Es empfiehlt sich die Sicht des Konsumenten einzunehmen. Denn im Endeffekt entscheidet dieser über den Erfolg eines Unternehmens. Nicht das Unternehmen selbst, oder die angeblich benachteiligte Konkurrenz.

Sollten Unternehmen, die Algorhytmen verwenden, damit Bedürfnisse befriedigen, dann werden sie auch künftig am Markt bleiben. Und sie werden sich jene Transparenz leisten müssten, welche ihre Kunden eben fordernd oder nicht.

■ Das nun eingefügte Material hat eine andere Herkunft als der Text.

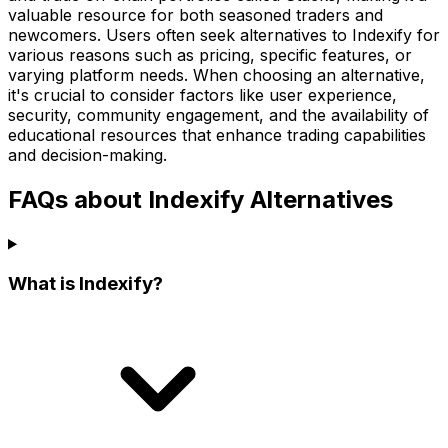
valuable resource for both seasoned traders and
newcomers. Users often seek alternatives to Indexify for
various reasons such as pricing, specific features, or
varying platform needs. When choosing an alternative,
it's crucial to consider factors like user experience,
security, community engagement, and the availability of
educational resources that enhance trading capabilities
and decision-making.
FAQs about Indexify Alternatives
What is Indexify?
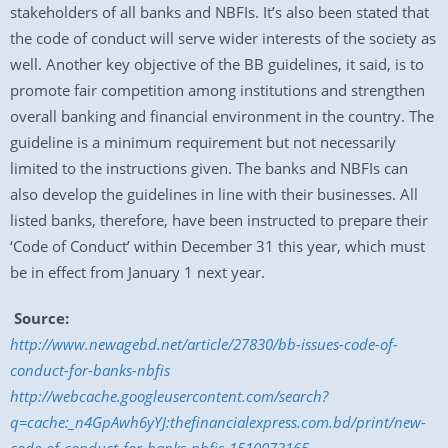
stakeholders of all banks and NBFIs. It’s also been stated that
the code of conduct will serve wider interests of the society as
well. Another key objective of the BB guidelines, it said, is to
promote fair competition among institutions and strengthen
overall banking and financial environment in the country. The
guideline is a minimum requirement but not necessarily
limited to the instructions given. The banks and NBFIs can
also develop the guidelines in line with their businesses. All
listed banks, therefore, have been instructed to prepare their
‘Code of Conduct’ within
December 31
this year, which must
be in effect from
January 1
next year.
Source:
http://www.newagebd.net/article/27830/bb-issues-code-of-
conduct-for-banks-nbfis
http://webcache.googleusercontent.com/search?
q=cache:_n4GpAwh6yYJ:thefinancialexpress.com.bd/print/new-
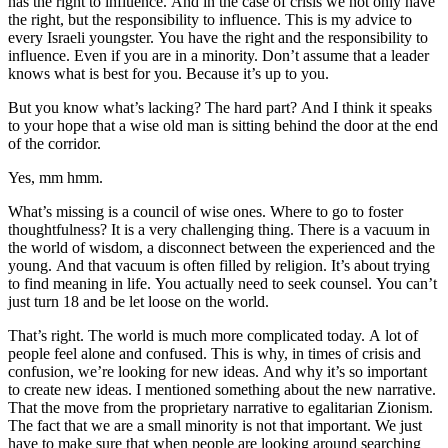
has the right to influence. And in the case of crisis we not only have
the right, but the responsibility to influence. This is my advice to
every Israeli youngster. You have the right and the responsibility to
influence. Even if you are in a minority. Don’t assume that a leader
knows what is best for you. Because it’s up to you.
But you know what’s lacking? The hard part? And I think it speaks
to your hope that a wise old man is sitting behind the door at the end
of the corridor.
Yes, mm hmm.
What’s missing is a council of wise ones. Where to go to foster
thoughtfulness? It is a very challenging thing. There is a vacuum in
the world of wisdom, a disconnect between the experienced and the
young. And that vacuum is often filled by religion. It’s about trying
to find meaning in life. You actually need to seek counsel. You can’t
just turn 18 and be let loose on the world.
That’s right. The world is much more complicated today. A lot of
people feel alone and confused. This is why, in times of crisis and
confusion, we’re looking for new ideas. And why it’s so important
to create new ideas. I mentioned something about the new narrative.
That the move from the proprietary narrative to egalitarian Zionism.
The fact that we are a small minority is not that important. We just
have to make sure that when people are looking around searching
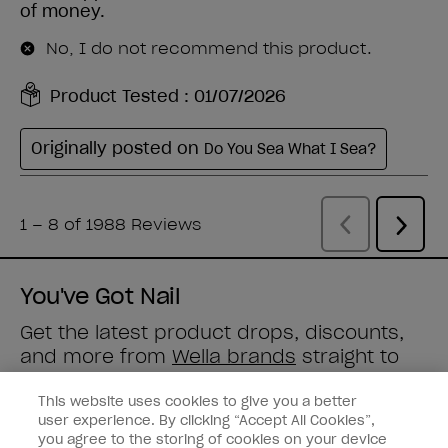
You've Got Nail
Get the latest product drops, discounts,
and more from
Wella brands
straight to
your inbox.
This website uses cookies to give you a better
user experience. By clicking “Accept All Cookies”,
Enter your email address *
you agree to the storing of cookies on your device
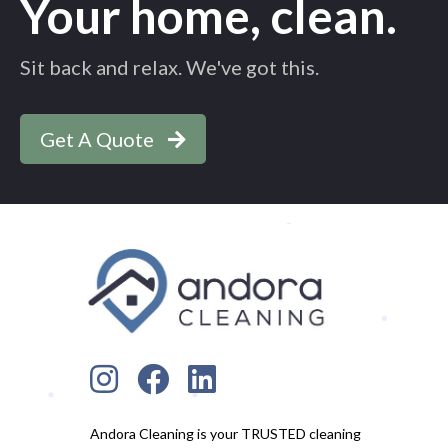
Your home, clean.
Sit back and relax. We've got this.
Get A Quote
Andora Cleaning is your TRUSTED cleaning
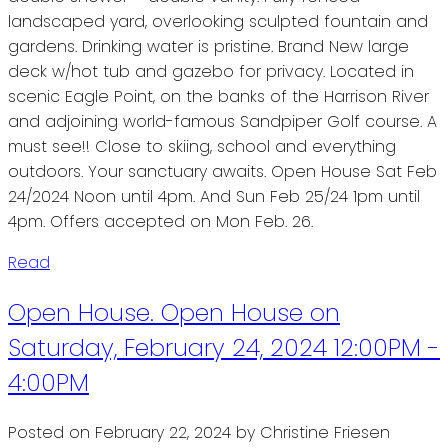
landscaped yard, overlooking sculpted fountain and
gardens. Drinking water is pristine. Brand New large
deck w/hot tub and gazebo for privacy. Located in
scenic Eagle Point, on the banks of the Harrison River
and adjoining world-famous Sandpiper Golf course. A
must see!! Close to skiing, school and everything
outdoors. Your sanctuary awaits. Open House Sat Feb
24/2024 Noon until 4pm. And Sun Feb 25/24 1pm until
4pm. Offers accepted on Mon Feb. 26.
Read
Open House. Open House on
Saturday, February 24, 2024 12:00PM -
4:00PM
Posted on
February 22, 2024
by
Christine Friesen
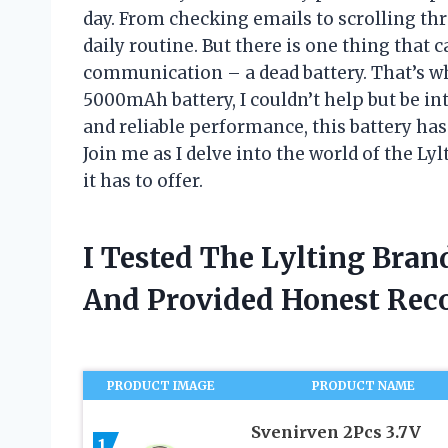
day. From checking emails to scrolling thr
daily routine. But there is one thing that
communication – a dead battery. That’s w
5000mAh battery, I couldn’t help but be in
and reliable performance, this battery ha
Join me as I delve into the world of the L
it has to offer.
I Tested The Lylting Bra
And Provided Honest Re
PRODUCT IMAGE
PRODUCT NAME
Svenirven 2Pcs 3.7V
1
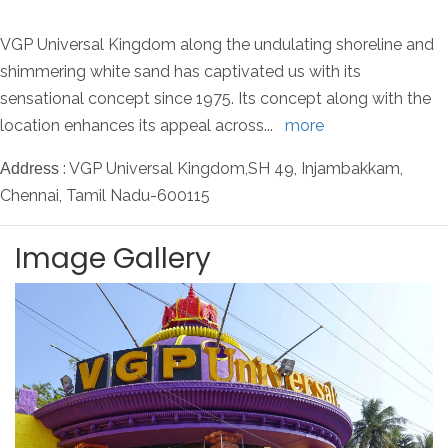
VGP Universal Kingdom along the undulating shoreline and
shimmering white sand has captivated us with its
sensational concept since 1975. Its concept along with the
location enhances its appeal across
...
more
: VGP Universal Kingdom,SH 49, Injambakkam,
Address
Chennai, Tamil Nadu-600115
Image Gallery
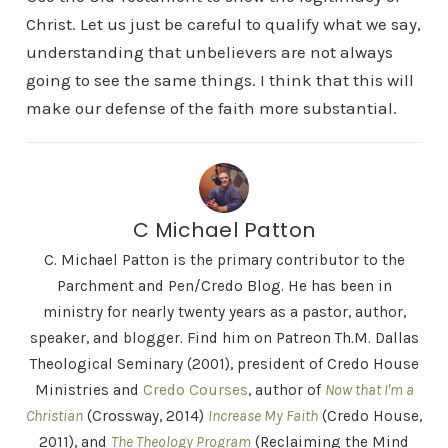
Christ. Let us just be careful to qualify what we say,
understanding that unbelievers are not always
going to see the same things. I think that this will
make our defense of the faith more substantial.
C Michael Patton
C. Michael Patton is the primary contributor to the
Parchment and Pen/Credo Blog. He has been in
ministry for nearly twenty years as a pastor, author,
speaker, and blogger. Find him on Patreon Th.M. Dallas
Theological Seminary (2001), president of Credo House
Ministries and
Credo Courses
, author of
Now that I'm a
Christian
(Crossway, 2014)
Increase My Faith
(Credo House,
2011), and
The Theology Program
(Reclaiming the Mind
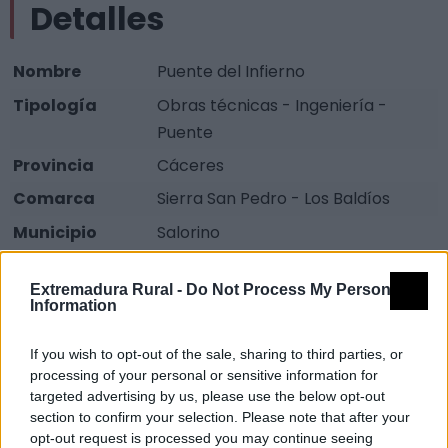
Detalles
Nombre
Puente del Infierno
Tipología
Obras técnicas - Ingeniería -
Puente
Provincia
Cáceres
Comarca
Sierra San Pedro - Los Baldíos
Municipio
Salorino
Fuente
Diputación de Cáceres (Tajo
Extremadura Rural -
Do Not Process My Personal
Internacional)
Information
Descripción
If you wish to opt-out of the sale, sharing to third parties, or
processing of your personal or sensitive information for
Puente de dos ojos realizado en piedra, cal y ladrillo.
targeted advertising by us, please use the below opt-out
section to confirm your selection. Please note that after your
Usado para pasar la Rivera de los Molinos,
opt-out request is processed you may continue seeing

Sobald man zu viel Macht in die Hände des staatlichen Gewaltmonopols legt, neigt es zum Machtmissbrauch und zum Preisanstieg. Unternehmen hingegen neigen stets zur preisgünstigsten Kundenbefriedigung.

Der Autor sollte davon zwei Lieder singen können.

Denn erstens ging die ehemals staatliche Universität, an der er heute lehrt, pleite und kann nur von den Mitteln einer superreichen Kaufmannsfamilie weitergeführt werden.

Zweitens führen die westlichen Staaten, seitdem viel Geld ins Militär geht, unentwegt Krieg. Nicht zuletzt gegen das eigene Volk.

Chris Ullmann | Do., 7. Juli 2016 - 14:13

Also ich bin mit meinen Medien total zufrieden. Nur nicht mit der Propaganda von den Staatsmedien wie ARD und ZDF. Und auch die (damals mit staatlichen Millionen aufgebaute) BILD-Zeitung berichtet hat nicht ganz neutral, wenn in den Arbeitsverträgen ihrer Angestellten steht, sie sollen nicht gegen die USA berichten. An der Macht der Algorithmen sollten wir auf jeden Fall dranbleiben. Ich gebe nur zu bedenken, dass, bloß weil dieser oder jene Suchmaschinenanbieter groß ist, deshalb noch lange nicht Marktkräfte außer Kraft gesetzt sein müssen. Google ist nicht groß, obwohl es vielen Menschen im Alltag und im Beruf hilft. Sondern weil! Übrigens hat die staatliche Elite nie etwas gegen einige wenige große Anbieter, denn die sind leichter zu kontrollieren als viele kleine, die auf dem freien Markt durch Konkurrenz entstehen könnten. Der Staat hilft somit nicht unbedingt bei der digitalen Informations-Reformation. Er steht dieser im Weg!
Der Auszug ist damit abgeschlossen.